The report reflects on the Nagorny Karabakh conflict, involving Armenia and Azerbaijan, which poses a major threat to regional and European security. “Following a surge of violence in early April 2016, international concern has shifted from stabilizing a fragile ceasefire to war prevention”.
“Negotiations have remained deadlocked, with no fundamental change in the parties’ positions, since the early 1990s. As a result the more aggrieved and now rearmed party, Azerbaijan, sees front-line violence as its sole lever of influence to counter the indefinite prolongation of a ‘frozen conflict’,” reads the report.
According to the author of the report, Laurence Broers, Azerbaijan presents its operations of 2–5 April 2016 as a tactical victory and psychological breakthrough, although slivers of territory changed hands for the first time since 1994, little of strategic significance appears to have altered on the ground.
“The most important change is the erosion of the deterrent assumed to exist between Azerbaijan and Armenia,” the author writes.
According to Broers, designed in the mid-1990s, the mandate of the Organization for Security and Co-operation in Europe (OSCE) to monitor the ceasefire is limited and obsolete. “This has resulted in the delegation of security arrangements to one of the lead mediators, Russia, which has sought to create a deterrent precluding all-out war”.
The author concludes that Armenia and Azerbaijan are now suspended in a dangerous security vacuum that needs to be filled by multilateral international action. The scope for that action is defined by external consensus on averting a major new war.
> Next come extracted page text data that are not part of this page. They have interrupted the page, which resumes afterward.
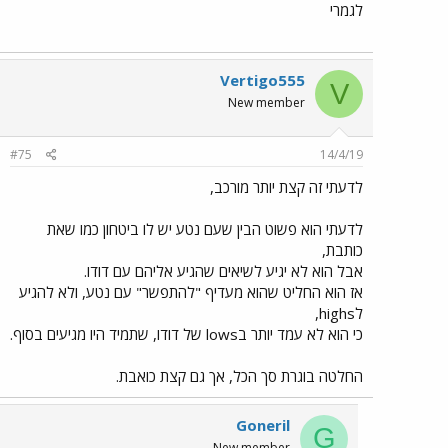
לגמרי
Vertigo555
V
New member
#75
14/4/19
לדעתי זה קצת יותר מורכב,
לדעתי הוא פשוט הבין שעם נטע יש לו ביטחון כמו שאת
כותבת,
אבל הוא לא יגיע לשיאים שהגיע אליהם עם דודו.
אז הוא החליט שהוא מעדיף "להתפשר" עם נטע, ולא להגיע
לhighs,
כי הוא לא עמד יותר בlows של דודו, שתמיד היו מגיעים בסוף.
החלטה בוגרת סך הכל, אך גם קצת כואבת.
Goneril
G
New member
“Institutional and procedural inertia, geopolitical rivalries in neighbouring theatres, the cynicism of the parties and deep mistrust between them, and the dividends of symbolic nationalism for unreformed elites remain significant obstacles to negotiating alternatives to the status quo. These factors combine with the erosion of constraints on recursive low-intensity violence to pose significant risks that a large-scale war could occur by default,” the conclusion reads.